In November 1908, Clews was married to Leta Alicia (née Nichols) Livingston (1865–1919) at Bernardsville, New Jersey. Leta, the widow of Oscar Frederick Livingston (1824–1901), was a daughter of Washington Romaine Nichols and Alicia (née MacKay) Nichols and a great-granddaughter of General Benjamin Romaine of prison ship martyr fame. Together, James and Leta lived at 1039 Fifth Avenue, and were the parents of:

- Leta Clews (1912–1991), who married Seymour LeGrand Cromwell Jr. (1902–1965), a son of Seymour L. Cromwell (a former president of the New York Stock Exchange), in 1936. Leta Cromwell was a resident and philanthropist in St. Thomas, U.S.V.I.

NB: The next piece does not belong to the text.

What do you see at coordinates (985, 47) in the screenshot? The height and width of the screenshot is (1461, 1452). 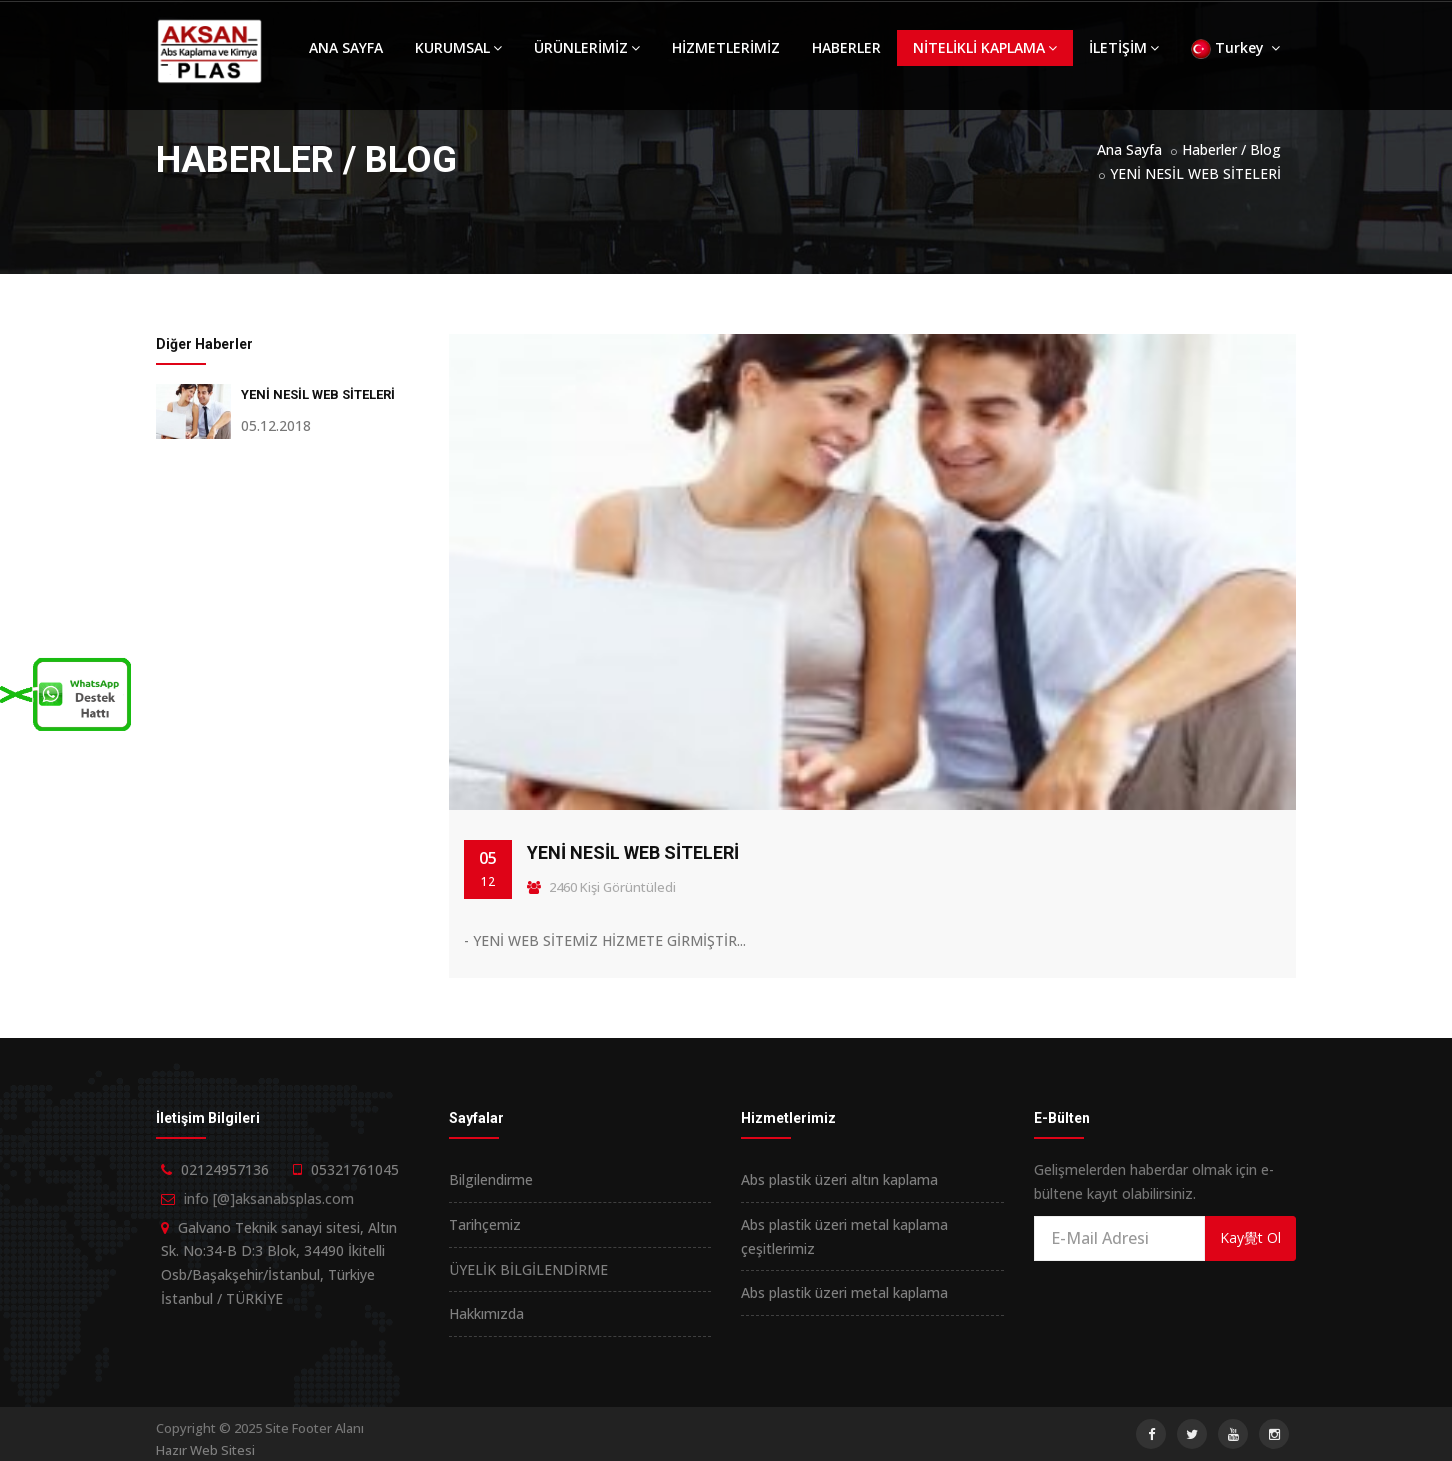 I see `NİTELİKLİ KAPLAMA` at bounding box center [985, 47].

After the death of his first wife, he married Mary Ann Payne (1890–1973), a daughter of Mrs. Edward Raphael Payne of Baltimore, in the White and Gold Room at the Plaza Hotel in New York City on October 2, 1926. Mary Ann was a direct descendant of Sir Robert Payne, one of the first settlers of Virginia. They owned a summer home, La Lanterne in Brookville on Long Island.

Clews died at his home, 1 East 62nd Street in Manhattan on December 17, 1934. After a funeral at St. Bartholomew's in New York, he was buried at Locust Valley Cemetery in Locust Valley, New York. After his death, his widow married George Blumenthal, a banker and president of the Metropolitan Museum of Art. After Blumenthal died in 1941, she married Gen. Ralph K. Robertson. After Robertson died in 1964, she married Russian Baron Charles P. von Wrangell-Rokassowsky in 1968 before her death in 1973 at the age of 84.